Senior Site Reliability Engineer
Zeta Global
full-time
Posted on:
Location Type: Remote
Location: United States
Visit company websiteExplore more
Salary
💰 $140,000 - $170,000 per year
Job Level
Tech Stack
About the role
- Design, implement, and manage SLOs, SLIs, and error budgets, ensuring reliability aligns with user expectations and business objectives.
- Develop production-grade software to enhance system reliability and reduce manual toil through automation.
- Implement and optimize observability solutions using tools like OpenTelemetry, with a focus on high-cardinality metrics, distributed tracing, and actionable insights.
- Drive postmortem processes and lead in-depth root cause analyses for incidents, ensuring lessons learned are effectively applied to prevent recurrence.
- Define and monitor MTTx metrics (MTTA, MTTR, MTTF), using them to guide system improvements and measure reliability progress.
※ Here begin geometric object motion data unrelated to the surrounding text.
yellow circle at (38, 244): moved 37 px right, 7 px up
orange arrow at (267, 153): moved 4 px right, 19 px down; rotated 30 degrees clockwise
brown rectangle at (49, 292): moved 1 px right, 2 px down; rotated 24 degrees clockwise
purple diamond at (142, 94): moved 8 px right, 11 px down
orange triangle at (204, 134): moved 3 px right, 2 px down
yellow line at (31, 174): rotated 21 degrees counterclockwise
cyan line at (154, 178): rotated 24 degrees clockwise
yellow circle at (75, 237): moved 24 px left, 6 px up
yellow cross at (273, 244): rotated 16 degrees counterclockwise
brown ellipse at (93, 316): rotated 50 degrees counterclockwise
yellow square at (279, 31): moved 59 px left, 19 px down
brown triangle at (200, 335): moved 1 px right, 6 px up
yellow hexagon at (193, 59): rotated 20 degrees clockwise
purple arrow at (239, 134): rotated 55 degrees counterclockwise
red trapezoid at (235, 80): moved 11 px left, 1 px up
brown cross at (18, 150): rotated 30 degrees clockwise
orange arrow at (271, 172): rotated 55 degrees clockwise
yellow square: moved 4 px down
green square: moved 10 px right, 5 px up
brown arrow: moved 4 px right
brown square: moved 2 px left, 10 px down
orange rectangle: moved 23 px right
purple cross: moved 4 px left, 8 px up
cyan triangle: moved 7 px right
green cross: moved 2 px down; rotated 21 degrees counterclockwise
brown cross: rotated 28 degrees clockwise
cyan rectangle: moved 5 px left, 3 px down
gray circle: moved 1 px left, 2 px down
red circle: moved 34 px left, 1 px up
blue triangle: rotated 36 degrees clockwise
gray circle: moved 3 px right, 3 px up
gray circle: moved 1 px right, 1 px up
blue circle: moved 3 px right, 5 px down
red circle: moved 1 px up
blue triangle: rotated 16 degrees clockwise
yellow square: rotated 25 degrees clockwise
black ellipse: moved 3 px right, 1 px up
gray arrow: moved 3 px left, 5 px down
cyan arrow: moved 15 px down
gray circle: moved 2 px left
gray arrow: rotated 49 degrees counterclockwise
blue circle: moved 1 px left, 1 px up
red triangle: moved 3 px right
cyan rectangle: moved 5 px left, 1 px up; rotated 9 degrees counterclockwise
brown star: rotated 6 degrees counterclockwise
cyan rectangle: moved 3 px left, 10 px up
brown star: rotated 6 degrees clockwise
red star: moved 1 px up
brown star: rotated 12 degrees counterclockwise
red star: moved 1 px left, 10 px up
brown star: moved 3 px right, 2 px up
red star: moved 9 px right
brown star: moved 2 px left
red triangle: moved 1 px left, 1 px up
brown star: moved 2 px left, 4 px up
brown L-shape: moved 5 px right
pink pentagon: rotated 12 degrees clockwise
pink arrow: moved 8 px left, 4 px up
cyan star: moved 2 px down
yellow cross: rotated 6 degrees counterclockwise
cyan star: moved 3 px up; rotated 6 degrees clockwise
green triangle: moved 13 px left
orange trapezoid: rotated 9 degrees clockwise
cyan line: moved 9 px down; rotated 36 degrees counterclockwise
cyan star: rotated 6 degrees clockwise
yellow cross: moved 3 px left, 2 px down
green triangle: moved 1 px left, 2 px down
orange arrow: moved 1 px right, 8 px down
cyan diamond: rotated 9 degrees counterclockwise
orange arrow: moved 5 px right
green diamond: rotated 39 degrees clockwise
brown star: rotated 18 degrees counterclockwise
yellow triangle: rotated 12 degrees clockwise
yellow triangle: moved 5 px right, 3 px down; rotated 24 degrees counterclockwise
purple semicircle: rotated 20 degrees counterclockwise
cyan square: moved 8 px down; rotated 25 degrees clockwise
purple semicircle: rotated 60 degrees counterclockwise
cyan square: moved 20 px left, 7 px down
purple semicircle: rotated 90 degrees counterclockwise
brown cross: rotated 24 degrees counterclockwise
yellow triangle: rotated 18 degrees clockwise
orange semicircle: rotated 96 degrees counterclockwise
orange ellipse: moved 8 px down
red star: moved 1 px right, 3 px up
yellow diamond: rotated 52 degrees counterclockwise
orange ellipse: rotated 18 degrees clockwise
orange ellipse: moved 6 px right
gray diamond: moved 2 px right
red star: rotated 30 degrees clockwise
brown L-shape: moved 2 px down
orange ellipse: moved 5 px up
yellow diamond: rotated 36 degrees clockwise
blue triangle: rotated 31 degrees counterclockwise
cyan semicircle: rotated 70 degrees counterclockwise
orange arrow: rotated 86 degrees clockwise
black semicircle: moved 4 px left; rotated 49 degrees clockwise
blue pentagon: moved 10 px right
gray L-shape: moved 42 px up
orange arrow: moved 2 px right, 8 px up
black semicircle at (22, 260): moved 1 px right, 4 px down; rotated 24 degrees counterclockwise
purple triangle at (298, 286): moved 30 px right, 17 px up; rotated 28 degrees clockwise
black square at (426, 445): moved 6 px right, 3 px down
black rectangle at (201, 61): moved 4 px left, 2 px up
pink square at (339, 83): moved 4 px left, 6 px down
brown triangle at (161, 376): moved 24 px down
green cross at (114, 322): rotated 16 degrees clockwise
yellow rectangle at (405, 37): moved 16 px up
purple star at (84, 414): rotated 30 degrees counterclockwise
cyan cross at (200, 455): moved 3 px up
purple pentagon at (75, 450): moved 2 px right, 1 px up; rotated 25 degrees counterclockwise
- Design and participate in Chaos Engineering exercises.
- Collaborate with engineering teams to design systems with reliability and scalability in mind, incorporating capacity planning, resiliency patterns, and modern deployment strategies (e.g., Canary, Blue-Green).
- Lead design reviews for alerting strategies, ensuring effective signal-to-noise ratios in monitoring and incident management.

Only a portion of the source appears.